Michael Gove, the Shadow Schools Secretary, tops the list of earners, disclosing that he works for “an hour or so” a week writing a column in The Times, for which he is paid £5,000 a month. Francis Maude, in charge of preparing for an incoming Conservative government, earns more than £6,000 a day for his work as an adviser to Barclays Bank.
Mr Cameron said that by the end of December almost all his Shadow ministers would be able to focus all their efforts on “setting out our credentials as an alternative government”.
Gordon Brown, meanwhile, faced fresh humiliation after he was forced to scrap a legally binding code of conduct for MPs when he bowed to pressure from his own sleaze watchdog and Michael Jack, the Clerk of the Commons, among others.
The Prime Minister had repeatedly boasted that he wanted to introduce a code, enshrined in law, “which sets out the responsibilities, the code of conduct for MPs”. However, Mr Jack, the Commons’ most senior official, protested that this would interfere with parliamentary privilege.
Government sources confirmed that the proposed code was being withdrawn, insisting that the financial elements of the existing code of conduct were already elsewhere in the Bill.

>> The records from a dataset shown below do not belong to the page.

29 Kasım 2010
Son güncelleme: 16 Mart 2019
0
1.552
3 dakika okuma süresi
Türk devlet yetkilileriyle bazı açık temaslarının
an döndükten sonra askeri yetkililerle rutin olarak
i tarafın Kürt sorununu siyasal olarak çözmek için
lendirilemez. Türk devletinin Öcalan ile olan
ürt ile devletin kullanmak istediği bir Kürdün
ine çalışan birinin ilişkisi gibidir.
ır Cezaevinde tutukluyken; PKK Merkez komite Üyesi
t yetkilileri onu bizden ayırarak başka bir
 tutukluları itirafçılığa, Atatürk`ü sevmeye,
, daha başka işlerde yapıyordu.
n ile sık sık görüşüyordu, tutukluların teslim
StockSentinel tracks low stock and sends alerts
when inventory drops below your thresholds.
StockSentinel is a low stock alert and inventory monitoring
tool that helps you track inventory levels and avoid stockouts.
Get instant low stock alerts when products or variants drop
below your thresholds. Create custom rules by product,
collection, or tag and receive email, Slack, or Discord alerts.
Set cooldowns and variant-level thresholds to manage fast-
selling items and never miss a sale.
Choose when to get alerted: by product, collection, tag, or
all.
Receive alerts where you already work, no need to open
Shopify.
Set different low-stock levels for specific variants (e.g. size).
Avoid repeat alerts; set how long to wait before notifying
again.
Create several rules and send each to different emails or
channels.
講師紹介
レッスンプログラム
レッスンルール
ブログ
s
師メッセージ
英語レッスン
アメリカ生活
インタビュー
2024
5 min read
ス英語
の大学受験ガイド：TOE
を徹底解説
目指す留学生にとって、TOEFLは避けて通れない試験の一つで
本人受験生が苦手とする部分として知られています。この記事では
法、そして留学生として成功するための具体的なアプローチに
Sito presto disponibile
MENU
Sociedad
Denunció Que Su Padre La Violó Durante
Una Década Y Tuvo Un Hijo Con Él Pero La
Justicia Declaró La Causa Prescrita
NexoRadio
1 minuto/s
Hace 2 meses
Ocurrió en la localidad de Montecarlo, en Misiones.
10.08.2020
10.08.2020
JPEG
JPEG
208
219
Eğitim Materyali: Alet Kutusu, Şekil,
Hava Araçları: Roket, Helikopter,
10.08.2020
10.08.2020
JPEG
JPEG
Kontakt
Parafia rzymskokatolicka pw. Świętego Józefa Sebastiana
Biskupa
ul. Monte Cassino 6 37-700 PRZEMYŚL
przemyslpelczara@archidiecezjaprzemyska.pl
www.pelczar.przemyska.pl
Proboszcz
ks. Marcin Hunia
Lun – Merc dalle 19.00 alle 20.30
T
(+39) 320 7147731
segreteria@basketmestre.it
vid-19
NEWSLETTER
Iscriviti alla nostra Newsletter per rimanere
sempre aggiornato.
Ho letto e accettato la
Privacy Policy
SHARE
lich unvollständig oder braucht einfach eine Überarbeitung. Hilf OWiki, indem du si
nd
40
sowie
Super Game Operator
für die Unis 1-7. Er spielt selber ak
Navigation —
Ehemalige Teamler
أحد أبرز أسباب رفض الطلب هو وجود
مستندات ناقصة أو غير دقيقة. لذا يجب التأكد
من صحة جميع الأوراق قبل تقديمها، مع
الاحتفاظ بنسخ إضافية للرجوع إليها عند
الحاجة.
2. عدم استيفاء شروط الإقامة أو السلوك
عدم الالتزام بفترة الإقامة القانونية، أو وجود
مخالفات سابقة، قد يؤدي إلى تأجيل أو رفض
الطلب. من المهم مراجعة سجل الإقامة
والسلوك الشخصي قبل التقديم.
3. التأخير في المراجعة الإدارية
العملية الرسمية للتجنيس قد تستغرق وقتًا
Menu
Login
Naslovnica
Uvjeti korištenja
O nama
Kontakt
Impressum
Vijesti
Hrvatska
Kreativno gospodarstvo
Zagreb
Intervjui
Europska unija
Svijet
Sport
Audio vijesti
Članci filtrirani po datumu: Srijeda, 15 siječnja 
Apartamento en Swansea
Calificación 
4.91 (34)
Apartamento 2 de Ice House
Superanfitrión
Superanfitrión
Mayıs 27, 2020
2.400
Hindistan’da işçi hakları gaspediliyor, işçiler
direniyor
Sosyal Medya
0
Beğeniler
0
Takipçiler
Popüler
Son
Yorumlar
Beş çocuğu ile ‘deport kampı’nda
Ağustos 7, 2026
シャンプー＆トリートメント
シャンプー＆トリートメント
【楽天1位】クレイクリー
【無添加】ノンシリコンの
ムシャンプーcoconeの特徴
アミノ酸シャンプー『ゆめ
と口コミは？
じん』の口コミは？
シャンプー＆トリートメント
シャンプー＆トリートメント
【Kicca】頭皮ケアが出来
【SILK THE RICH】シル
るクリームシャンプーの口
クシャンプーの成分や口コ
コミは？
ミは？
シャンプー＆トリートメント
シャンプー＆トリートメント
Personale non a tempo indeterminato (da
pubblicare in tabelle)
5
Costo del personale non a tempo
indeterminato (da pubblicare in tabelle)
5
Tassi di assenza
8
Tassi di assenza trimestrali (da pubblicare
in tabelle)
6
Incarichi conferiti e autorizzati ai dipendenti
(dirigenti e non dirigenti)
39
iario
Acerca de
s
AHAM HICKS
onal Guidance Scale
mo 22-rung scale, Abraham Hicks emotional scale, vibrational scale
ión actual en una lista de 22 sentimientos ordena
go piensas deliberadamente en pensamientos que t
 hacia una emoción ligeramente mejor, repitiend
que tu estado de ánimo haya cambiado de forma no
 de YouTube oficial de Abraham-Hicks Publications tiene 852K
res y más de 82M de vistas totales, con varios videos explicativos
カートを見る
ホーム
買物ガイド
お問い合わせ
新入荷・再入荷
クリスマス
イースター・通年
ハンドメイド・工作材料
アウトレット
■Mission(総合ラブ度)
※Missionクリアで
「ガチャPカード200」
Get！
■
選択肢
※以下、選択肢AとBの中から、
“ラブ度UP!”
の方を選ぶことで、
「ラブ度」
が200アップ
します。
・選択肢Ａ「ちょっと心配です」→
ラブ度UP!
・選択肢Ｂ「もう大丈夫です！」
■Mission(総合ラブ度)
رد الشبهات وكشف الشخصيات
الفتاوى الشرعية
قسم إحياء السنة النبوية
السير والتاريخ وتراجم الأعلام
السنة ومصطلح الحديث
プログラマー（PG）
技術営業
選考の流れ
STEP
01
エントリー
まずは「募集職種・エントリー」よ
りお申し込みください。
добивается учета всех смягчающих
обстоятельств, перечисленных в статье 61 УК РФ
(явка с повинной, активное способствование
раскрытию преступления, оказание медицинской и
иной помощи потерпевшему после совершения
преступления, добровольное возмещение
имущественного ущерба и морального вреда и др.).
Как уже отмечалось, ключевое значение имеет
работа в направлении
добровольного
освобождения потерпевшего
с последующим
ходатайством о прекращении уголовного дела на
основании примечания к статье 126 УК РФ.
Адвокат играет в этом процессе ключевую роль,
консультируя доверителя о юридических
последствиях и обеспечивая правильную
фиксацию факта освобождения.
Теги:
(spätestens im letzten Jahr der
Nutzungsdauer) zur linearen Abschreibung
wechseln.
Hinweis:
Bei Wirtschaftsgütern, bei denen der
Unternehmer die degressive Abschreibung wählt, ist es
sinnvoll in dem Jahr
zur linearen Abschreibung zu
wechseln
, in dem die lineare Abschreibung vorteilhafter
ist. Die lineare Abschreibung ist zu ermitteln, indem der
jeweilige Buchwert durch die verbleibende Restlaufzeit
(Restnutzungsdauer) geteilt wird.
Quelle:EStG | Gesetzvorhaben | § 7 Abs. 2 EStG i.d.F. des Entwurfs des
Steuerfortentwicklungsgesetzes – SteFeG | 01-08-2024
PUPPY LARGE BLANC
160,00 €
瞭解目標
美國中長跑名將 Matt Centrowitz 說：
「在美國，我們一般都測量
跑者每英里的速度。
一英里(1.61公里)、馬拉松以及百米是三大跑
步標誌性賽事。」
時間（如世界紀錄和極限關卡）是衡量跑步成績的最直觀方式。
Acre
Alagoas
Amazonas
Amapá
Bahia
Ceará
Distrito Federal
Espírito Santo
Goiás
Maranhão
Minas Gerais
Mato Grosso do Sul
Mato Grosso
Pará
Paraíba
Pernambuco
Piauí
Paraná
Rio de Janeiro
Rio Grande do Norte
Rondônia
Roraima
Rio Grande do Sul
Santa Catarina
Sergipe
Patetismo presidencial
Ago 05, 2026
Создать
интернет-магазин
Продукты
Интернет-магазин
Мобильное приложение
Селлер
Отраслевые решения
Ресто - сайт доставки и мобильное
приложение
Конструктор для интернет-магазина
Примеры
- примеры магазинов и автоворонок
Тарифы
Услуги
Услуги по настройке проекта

The Tories revealed their own concerns about the Bill, putting down “exploratory” amendments to scrap the three new offences of claiming falsely on expenses, promoting outside interests for money and failing to declare second jobs.
Alan Duncan, the Shadow Commons Leader, said that his party had particular concerns that the proposed law on expenses duplicated the Theft Act. Tory sources told The Times, however, that they would still support the laws banning the promotion of outside interests and failing to declare second jobs.
Sir Philip Mawer, Mr Brown’s adviser on ministerial interests, said that proposed disciplinary procedures for misbehaving MPs were “a recipe for delay, cost and confusion”. In evidence to the Committee on Standards in Public Life, he voiced concerns that the speed with which they were being hurried on to the statute book may result in a flawed reform.
Mr Cameron said yesterday that having a second job was not incompatible with being a good MP. “There are idle MPs with no outside interests and there are fantastic public servants that do have them,” he said. “My Shadow Cabinet have, however, recognised that we are in a particular period at the end of a five-year Parliament, where it does become necessary to demonstrate 100 per cent focus on Parliament, politics and setting out our credentials as an alternative government so they have decided that from the end of December they won’t have any outside interests.”
Reforms coming into force from tomorrow mean that all MPs will be obliged to list hours and details of pay for outside work. Previously, MPs have had to name their outside employers and directorships in the Register of Members’ Interests but have never had to reveal how long they spend on the work, and needed to give an indication of how much they were paid only if the job related to their work as an MP.
Some high-earning Tory frontbenchers, including William Hague, the Shadow Foreign Secretary, have already indicated that they are to give up outside roles. Mr Hague earned about £230,000 last year from after-dinner speeches, advice to private companies and writing books.